Friday, June 3, 2011

Nuclear-Free Germany--- Science © 1007

What Will a Nuclear-Free Germany Cost?

 
Power swap: Chancellor Merkel proposes to shut down nuclear power plants, such as this 806-megawatt reactor at Brunsbüttel on Germany’s North Sea coast. The primary replacement: farms of wind turbines, such as the 5-megawatt model at Brunsbüttel.
Credit: Dirk Ingo Franke
Merkel's plan to exchange nuclear reactors for offshore wind farms and a stronger grid could cost more than expected.
German Chancellor Angela Merkel this week released a detailed proposal to close all of Germany's 17 nuclear reactors by 2022. Merkel promises an orderly transition to replace nuclear power, which accounts for nearly one-quarter of the country's supply, with renewable power. But opposition from reactor operators could inflate the cost of that transition.
The construction of new reactors in various countries has slowed in the wake of Japan's Fukushima nuclear accident, but Merkel's plan would make Germany the first to scrap nuclear altogether.
The proposal could have a number of impacts on Germany's energy supply.

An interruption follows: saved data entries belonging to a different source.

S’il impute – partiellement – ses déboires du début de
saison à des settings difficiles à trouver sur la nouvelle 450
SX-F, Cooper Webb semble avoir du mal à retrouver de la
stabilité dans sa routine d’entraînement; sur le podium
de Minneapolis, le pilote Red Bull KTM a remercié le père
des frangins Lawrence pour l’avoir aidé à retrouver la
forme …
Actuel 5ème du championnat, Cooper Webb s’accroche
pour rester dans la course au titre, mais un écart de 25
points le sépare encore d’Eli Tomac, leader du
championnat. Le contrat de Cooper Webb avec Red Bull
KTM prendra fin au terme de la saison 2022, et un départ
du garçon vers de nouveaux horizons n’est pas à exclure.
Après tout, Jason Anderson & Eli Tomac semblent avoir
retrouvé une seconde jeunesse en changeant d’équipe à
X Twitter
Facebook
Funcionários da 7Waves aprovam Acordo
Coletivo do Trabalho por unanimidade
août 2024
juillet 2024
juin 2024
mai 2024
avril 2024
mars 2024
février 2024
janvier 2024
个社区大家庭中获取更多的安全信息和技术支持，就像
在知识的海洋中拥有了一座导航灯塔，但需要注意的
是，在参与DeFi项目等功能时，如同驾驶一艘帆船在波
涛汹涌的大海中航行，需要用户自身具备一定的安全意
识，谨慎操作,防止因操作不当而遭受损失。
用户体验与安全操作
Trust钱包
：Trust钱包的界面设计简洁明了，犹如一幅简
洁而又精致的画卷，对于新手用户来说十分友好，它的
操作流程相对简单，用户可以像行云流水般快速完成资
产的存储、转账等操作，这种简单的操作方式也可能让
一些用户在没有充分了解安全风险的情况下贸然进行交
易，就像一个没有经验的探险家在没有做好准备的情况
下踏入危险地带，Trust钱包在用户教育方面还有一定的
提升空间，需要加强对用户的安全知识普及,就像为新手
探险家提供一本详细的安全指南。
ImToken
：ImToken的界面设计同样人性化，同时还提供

Federal Economics Minister Philipp Rösler has estimated that the plan would raise power costs to German consumers by roughly one cent per kilowatt-hour, which translates to an annual increase of roughly 35 to 40 Euros ($50 to $57) per household. But Rösler's modest price tag assumes that the government will defray the cost of building offshore wind farms—currently Germany's smallest power source—to provide one-fifth of generation within two decades.

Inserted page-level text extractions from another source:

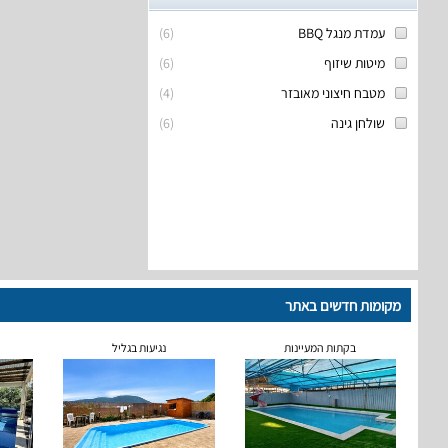
עמדת מנגל BBQ
(
6
)
מיטות שיזוף
(
6
)
מטבח חיצוני מאובזר
(
4
)
שולחן גינה
(
6
)
מקומות חדשים באתר
בקתות המעיינות
נגיעות בגליל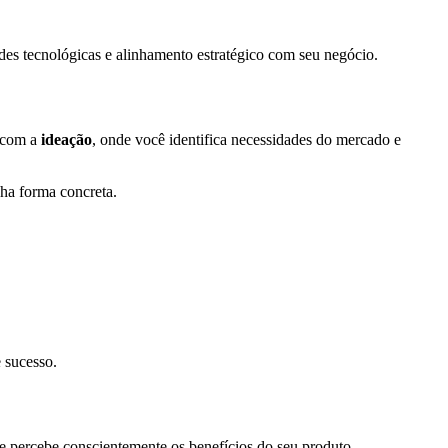
des tecnológicas e alinhamento estratégico com seu negócio.
a com a
ideação
, onde você identifica necessidades do mercado e
nha forma concreta.
 sucesso.
 percebe conscientemente os benefícios do seu produto.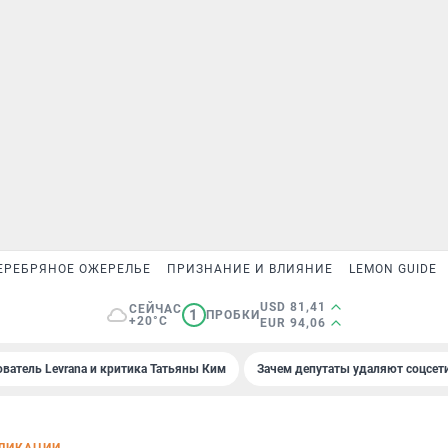
ЕРЕБРЯНОЕ ОЖЕРЕЛЬЕ
ПРИЗНАНИЕ И ВЛИЯНИЕ
LEMON GUIDE
USD 81,41
СЕЙЧАС
1
ПРОБКИ
+20°C
EUR 94,06
ователь Levrana и критика Татьяны Ким
Зачем депутаты удаляют соцсет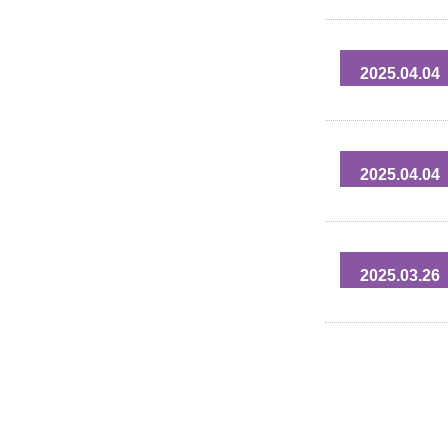
2025.04.04
2025.04.04
2025.03.26
投
稿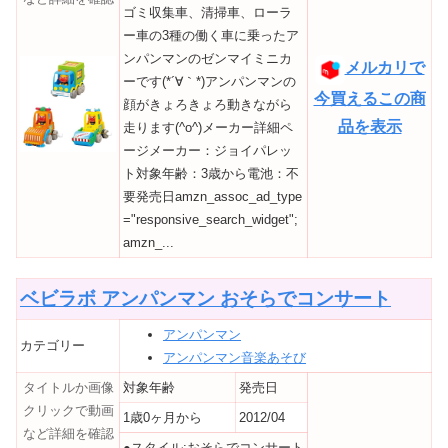
ゴミ収集車、清掃車、ローラ
ー車の3種の働く車に乗ったア
ンパンマンのゼンマイミニカ
メルカリで
ーです(*´∀｀*)アンパンマンの
今買えるこの商
顔がきょろきょろ動きながら
品を表示
走ります(^o^)メーカー詳細ペ
ージメーカー：ジョイパレッ
ト対象年齢：3歳から電池：不
要発売日amzn_assoc_ad_type
="responsive_search_widget";
amzn_...
ベビラボ アンパンマン おそらでコンサート
アンパンマン
カテゴリー
アンパンマン音楽あそび
タイトルか画像
対象年齢
発売日
クリックで動画
1歳0ヶ月から
2012/04
など詳細を確認
●スタイル:おそらでコンサート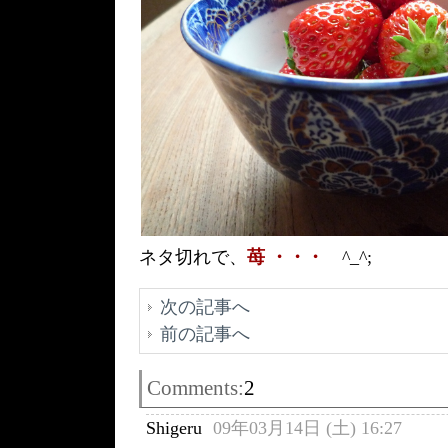
ネタ切れで、
苺 ・・・
^_^;
次の記事へ
前の記事へ
Comments:
2
Shigeru
09年03月14日 (土) 16:27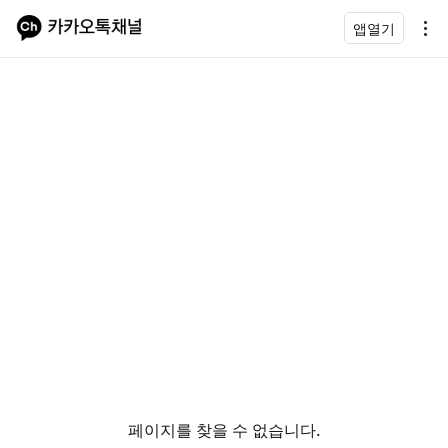
앱열기
페이지를 찾을 수 없습니다.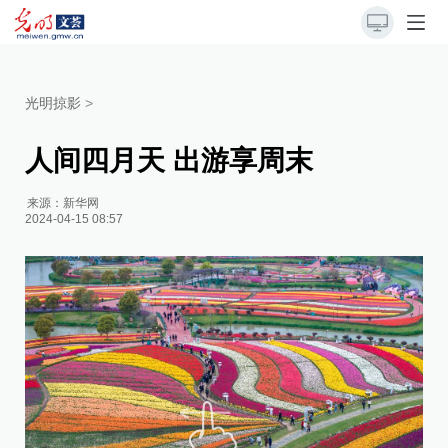
光明掠影
>
人间四月天 出游享周末
来源：
新华网
2024-04-15 08:57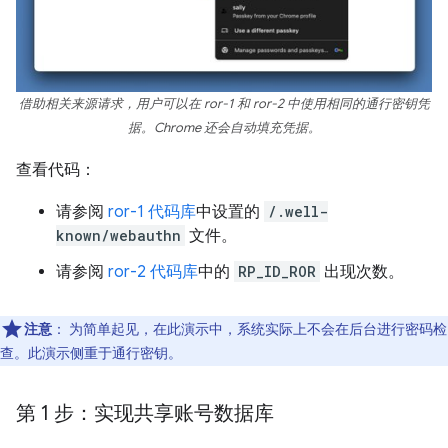
借助相关来源请求，用户可以在 ror-1 和 ror-2 中使用相同的通行密钥凭
据。Chrome 还会自动填充凭据。
查看代码：
请参阅
ror-1 代码库
中设置的
/.well-
known/webauthn
文件。
请参阅
ror-2 代码库
中的
RP_ID_ROR
出现次数。
注意
：
为简单起见，在此演示中，系统实际上不会在后台进行密码检
查。此演示侧重于通行密钥。
第 1 步：实现共享账号数据库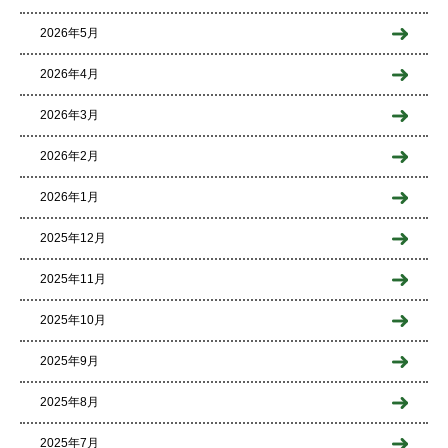
2026年5月
2026年4月
2026年3月
2026年2月
2026年1月
2025年12月
2025年11月
2025年10月
2025年9月
2025年8月
2025年7月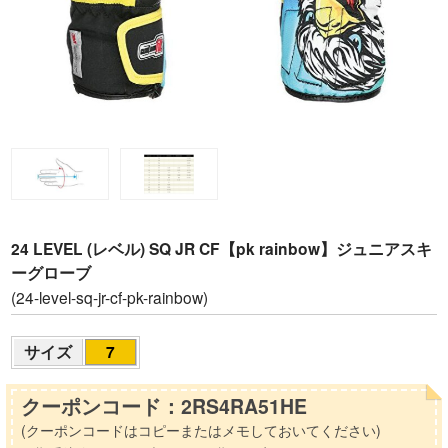
24 LEVEL (レベル) SQ JR CF【pk rainbow】ジュニアスキ
ーグローブ
(24-level-sq-jr-cf-pk-rainbow)
サイズ
7
クーポンコード：2RS4RA51HE
(クーポンコードはコピーまたはメモしておいてください)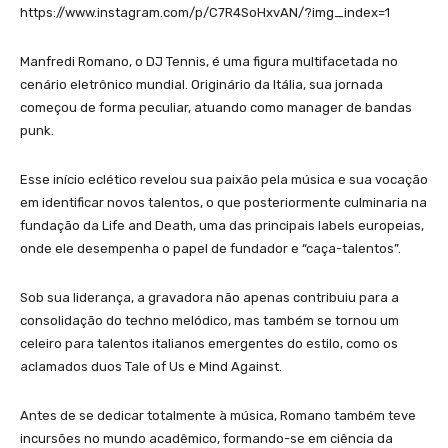
https://www.instagram.com/p/C7R4SoHxvAN/?img_index=1
Manfredi Romano, o DJ Tennis, é uma figura multifacetada no
cenário eletrônico mundial. Originário da Itália, sua jornada
começou de forma peculiar, atuando como manager de bandas
punk.
Esse início eclético revelou sua paixão pela música e sua vocação
em identificar novos talentos, o que posteriormente culminaria na
fundação da Life and Death, uma das principais labels europeias,
onde ele desempenha o papel de fundador e “caça-talentos”.
Sob sua liderança, a gravadora não apenas contribuiu para a
consolidação do techno melódico, mas também se tornou um
celeiro para talentos italianos emergentes do estilo, como os
aclamados duos Tale of Us e Mind Against.
Antes de se dedicar totalmente à música, Romano também teve
incursões no mundo acadêmico, formando-se em ciência da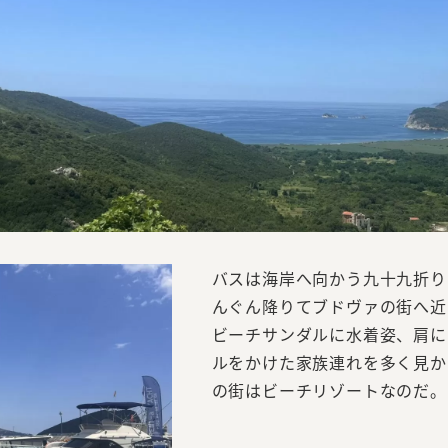
バスは海岸へ向かう九十九折り
んぐん降りてブドヴァの街へ近
ビーチサンダルに水着姿、肩に
ルをかけた家族連れを多く見か
の街はビーチリゾートなのだ。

Blackouts are a near-term concern because, under Merkel's plan, Germany's eight oldest reactors—seven of which she ordered offline for safety inspections in March, and another undergoing maintenance—would never run again, and ramping up supply from other sources could prove difficult. Germany's Federal Network Agency has determined that southern Germany, which stands to lose five reactors producing 5,200 megawatts, could run short of power this winter. During cold snaps, demand for power is at a peak, and output from Germany's more than 17,000 megawatts' worth of solar capacity is also at a minimum. Electricity imports are also harder to come by during the winter, as neighboring countries confront their own power peaks.
Merkel's plan seeks to counter the blackout threat over the next two years by keeping some of the shuttered reactors in "cold reserve," ready to be restarted in a pinch. For the longer term, it proposes a doubling of renewable power generation, from 17 percent now to 35 percent of supply by 2020, and power grid expansions to share that power around the country. "We need an entirely new architecture for our energy system," Merkel acknowledged on Monday in a statement distributed by Germany's embassies.